Konya’da faaliyet gösteren bir yayınevinin (Çizgi Kitabevi) yeni çıkan ‘Avrupa’da İslam: Gurbette Müslümanlar ve Türkler’ adlı kitabınıokurken ilginç bir bilgiyle karşılaştım. Almanya doğumlu yazarı Cemil Şahinöz ilginç bir Alman’dan ve etrafında meydana gelen garip olaylardan söz ediyor...
Almanya’da ‘en radikal müslüman’ Alman asıllı biriymiş... ‘Oku’ adıyla bir proje başlatmış; her hafta sonu ülke genelinde bedava Kur’an dağıtıyormuş... Bütün cemaatler yaptığına karşı çıkınca, bu defa onlara dönüp, “Sizler zaten cehennemlik münafıklarsınız” tehdidinde bulunmuş...
1999 Nobel edebiyat ödülünün sahibi Günter Grass’ınİsrail’i şiddetle kınadığı günlerde Alman gazeteleri bu haberi manşetlerine taşımışken, tam o arada devreye girmiş aynı şahıs ve Grass’ın eleştirileri unutulmuş... “Maalesef Kur’an’ın bu şekilde âlet edilmesinin bir psikolojik dezavantajı daha var” diyor Şahinöz; “Bundan sonra kimse kolay bir şekilde Kur’an dağıtamayacak. Çünkü gayr-ı müslimlerin bilinçaltına ‘Kur’an dağıtımı’ ve ‘radikallik’ kazındı. Müslümanlar çekinecek, birisine Kur’an verirken gereksiz yere ‘Acaba yanlış anlaşılır mıyım?’ diyecekler.” (s. 49).

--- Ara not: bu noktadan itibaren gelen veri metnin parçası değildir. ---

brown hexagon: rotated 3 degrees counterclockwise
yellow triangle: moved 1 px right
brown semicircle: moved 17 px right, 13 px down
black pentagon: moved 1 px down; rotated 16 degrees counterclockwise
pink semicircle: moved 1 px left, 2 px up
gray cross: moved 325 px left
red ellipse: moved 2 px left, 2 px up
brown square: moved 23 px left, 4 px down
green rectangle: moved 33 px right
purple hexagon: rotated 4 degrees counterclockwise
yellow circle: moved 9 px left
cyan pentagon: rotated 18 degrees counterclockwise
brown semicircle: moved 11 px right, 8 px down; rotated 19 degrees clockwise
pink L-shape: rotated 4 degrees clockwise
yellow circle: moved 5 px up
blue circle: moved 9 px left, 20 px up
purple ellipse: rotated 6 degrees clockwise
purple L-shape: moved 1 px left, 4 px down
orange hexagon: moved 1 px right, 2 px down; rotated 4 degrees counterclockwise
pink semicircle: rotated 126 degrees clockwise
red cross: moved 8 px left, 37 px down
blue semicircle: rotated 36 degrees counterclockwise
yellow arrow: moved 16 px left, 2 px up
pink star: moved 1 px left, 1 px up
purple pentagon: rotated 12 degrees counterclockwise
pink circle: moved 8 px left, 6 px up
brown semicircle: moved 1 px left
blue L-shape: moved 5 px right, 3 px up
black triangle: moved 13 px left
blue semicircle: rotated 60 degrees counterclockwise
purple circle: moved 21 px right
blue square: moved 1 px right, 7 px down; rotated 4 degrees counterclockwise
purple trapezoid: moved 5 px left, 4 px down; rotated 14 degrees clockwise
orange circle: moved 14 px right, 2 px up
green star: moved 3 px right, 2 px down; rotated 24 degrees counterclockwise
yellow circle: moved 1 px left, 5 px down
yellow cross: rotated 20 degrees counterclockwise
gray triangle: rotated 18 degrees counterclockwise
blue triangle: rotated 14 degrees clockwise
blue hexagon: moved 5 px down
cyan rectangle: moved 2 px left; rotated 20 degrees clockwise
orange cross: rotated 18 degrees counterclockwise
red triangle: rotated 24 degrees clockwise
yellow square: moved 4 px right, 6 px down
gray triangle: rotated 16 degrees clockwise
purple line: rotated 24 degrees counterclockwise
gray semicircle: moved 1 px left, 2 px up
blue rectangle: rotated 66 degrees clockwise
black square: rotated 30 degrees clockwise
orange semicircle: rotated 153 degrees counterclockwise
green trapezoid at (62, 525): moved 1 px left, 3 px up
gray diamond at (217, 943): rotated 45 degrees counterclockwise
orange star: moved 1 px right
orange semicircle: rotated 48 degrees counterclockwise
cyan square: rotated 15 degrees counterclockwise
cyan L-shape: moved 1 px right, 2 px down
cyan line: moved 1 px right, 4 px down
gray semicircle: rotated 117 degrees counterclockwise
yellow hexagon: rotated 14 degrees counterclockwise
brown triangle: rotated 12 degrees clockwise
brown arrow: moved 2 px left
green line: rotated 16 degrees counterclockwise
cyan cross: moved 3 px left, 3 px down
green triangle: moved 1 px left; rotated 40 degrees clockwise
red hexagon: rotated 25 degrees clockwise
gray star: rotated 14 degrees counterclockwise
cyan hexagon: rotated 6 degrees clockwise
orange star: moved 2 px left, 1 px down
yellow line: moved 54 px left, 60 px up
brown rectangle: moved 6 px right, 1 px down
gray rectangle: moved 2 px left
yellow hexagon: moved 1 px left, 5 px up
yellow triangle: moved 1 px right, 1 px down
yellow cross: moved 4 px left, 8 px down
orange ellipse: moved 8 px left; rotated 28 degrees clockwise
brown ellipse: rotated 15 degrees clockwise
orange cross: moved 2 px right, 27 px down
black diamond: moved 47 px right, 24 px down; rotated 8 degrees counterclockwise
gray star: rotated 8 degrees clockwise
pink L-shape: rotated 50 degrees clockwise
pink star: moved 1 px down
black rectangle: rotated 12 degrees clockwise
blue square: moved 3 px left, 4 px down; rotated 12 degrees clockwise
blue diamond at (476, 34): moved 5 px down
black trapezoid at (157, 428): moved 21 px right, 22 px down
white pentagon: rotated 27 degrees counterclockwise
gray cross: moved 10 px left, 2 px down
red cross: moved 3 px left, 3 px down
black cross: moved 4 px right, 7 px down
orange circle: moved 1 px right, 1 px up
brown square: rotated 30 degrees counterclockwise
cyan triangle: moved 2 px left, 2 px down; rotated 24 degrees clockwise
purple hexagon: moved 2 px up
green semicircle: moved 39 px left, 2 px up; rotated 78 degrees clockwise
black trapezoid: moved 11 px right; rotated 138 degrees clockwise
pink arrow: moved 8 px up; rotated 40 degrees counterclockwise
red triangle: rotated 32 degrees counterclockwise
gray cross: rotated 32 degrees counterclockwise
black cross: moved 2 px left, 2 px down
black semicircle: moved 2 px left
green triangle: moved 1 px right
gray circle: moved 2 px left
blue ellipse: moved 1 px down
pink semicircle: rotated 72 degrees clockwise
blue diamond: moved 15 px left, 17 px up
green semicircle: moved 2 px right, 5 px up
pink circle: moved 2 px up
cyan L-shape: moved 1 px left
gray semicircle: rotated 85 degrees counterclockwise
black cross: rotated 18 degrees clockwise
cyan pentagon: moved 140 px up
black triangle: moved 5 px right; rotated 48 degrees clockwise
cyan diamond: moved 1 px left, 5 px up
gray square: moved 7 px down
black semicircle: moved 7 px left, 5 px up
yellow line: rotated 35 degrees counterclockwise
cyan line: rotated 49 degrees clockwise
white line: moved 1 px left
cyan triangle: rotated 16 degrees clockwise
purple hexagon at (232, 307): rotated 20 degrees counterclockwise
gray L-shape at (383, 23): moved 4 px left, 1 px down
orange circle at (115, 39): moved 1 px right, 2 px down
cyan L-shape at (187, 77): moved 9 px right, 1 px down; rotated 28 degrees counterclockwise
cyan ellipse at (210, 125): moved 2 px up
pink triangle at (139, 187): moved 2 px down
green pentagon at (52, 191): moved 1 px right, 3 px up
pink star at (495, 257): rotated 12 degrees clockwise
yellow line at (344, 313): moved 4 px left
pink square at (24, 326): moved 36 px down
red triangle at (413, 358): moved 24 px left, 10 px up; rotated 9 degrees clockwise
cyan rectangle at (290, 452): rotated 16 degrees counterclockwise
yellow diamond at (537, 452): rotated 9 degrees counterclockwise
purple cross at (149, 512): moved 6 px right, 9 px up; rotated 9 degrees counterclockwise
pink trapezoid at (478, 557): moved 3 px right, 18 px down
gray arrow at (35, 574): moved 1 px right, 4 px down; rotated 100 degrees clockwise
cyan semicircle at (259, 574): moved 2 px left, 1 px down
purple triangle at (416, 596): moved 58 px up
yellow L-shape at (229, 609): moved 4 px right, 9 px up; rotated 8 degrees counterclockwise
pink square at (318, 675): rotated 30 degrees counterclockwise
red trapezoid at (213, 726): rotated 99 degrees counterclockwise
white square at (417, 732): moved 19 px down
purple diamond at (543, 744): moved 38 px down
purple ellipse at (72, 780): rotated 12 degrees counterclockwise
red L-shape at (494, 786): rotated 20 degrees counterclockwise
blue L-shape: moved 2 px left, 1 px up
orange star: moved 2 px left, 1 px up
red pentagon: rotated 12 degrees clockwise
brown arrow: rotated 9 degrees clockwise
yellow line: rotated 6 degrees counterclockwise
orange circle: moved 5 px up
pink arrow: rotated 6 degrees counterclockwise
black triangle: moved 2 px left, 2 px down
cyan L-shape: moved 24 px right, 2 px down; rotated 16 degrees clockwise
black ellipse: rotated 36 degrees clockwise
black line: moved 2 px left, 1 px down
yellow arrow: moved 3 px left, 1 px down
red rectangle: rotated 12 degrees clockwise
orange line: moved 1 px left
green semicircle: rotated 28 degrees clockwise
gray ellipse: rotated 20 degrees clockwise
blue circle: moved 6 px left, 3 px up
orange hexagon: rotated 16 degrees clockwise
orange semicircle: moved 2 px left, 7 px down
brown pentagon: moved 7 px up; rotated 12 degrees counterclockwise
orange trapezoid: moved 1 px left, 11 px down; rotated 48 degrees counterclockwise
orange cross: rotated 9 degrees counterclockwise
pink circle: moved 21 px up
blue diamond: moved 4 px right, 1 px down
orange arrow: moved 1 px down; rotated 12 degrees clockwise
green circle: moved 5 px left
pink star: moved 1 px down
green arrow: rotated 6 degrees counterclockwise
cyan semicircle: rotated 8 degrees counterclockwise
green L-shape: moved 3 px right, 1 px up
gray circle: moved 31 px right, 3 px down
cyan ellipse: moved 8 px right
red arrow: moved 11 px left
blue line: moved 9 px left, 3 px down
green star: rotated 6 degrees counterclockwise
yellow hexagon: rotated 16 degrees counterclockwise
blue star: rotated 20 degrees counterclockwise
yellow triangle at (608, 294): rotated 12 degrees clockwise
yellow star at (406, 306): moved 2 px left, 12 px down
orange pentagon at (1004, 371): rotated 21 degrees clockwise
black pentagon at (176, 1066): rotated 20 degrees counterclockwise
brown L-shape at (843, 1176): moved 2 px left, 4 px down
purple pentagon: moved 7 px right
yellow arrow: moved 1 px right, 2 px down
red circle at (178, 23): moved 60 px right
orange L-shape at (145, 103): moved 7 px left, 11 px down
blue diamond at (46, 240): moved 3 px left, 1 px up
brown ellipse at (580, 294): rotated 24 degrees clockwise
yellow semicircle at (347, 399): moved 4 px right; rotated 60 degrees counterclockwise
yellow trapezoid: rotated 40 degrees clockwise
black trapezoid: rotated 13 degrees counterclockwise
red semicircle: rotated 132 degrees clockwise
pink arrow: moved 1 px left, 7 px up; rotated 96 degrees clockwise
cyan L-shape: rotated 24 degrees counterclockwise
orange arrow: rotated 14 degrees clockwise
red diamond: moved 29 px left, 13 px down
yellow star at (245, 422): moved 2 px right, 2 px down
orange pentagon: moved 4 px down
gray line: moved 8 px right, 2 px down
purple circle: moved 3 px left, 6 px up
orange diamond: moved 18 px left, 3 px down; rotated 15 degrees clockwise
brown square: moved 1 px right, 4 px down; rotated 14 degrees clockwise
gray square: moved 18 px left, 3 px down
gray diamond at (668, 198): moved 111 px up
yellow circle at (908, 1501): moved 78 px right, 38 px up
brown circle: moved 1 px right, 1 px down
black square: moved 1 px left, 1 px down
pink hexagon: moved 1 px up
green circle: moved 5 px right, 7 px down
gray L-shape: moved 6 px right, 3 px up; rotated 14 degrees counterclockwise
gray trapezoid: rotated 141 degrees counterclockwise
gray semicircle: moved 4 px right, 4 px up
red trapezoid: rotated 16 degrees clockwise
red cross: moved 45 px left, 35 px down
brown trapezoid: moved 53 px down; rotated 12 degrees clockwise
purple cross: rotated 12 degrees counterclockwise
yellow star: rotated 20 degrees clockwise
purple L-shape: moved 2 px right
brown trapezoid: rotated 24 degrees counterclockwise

Bu satırları okurken Boston’da meydana gelen ve iki Çeçen gencin tam ortasında yer aldığı kanlı olay aklıma geldi. Alâka şuradan: Artık bundan böyle ABD’de etrafıyla uyumlu, orada doğmuş büyümüş müslümanlar bile rahat yüzü göremeyebilecek...
İkiz kuleleri 11 Eylül 2001 tarihinde vuran uçaklardaki 18 eylemcinin hepsi Ortadoğu kökenli gençlerdi. ABD ile bir irtibatları bulunmuyordu. Aralarında Amerika’da yaşayan, orada okumuş biri bile yoktu.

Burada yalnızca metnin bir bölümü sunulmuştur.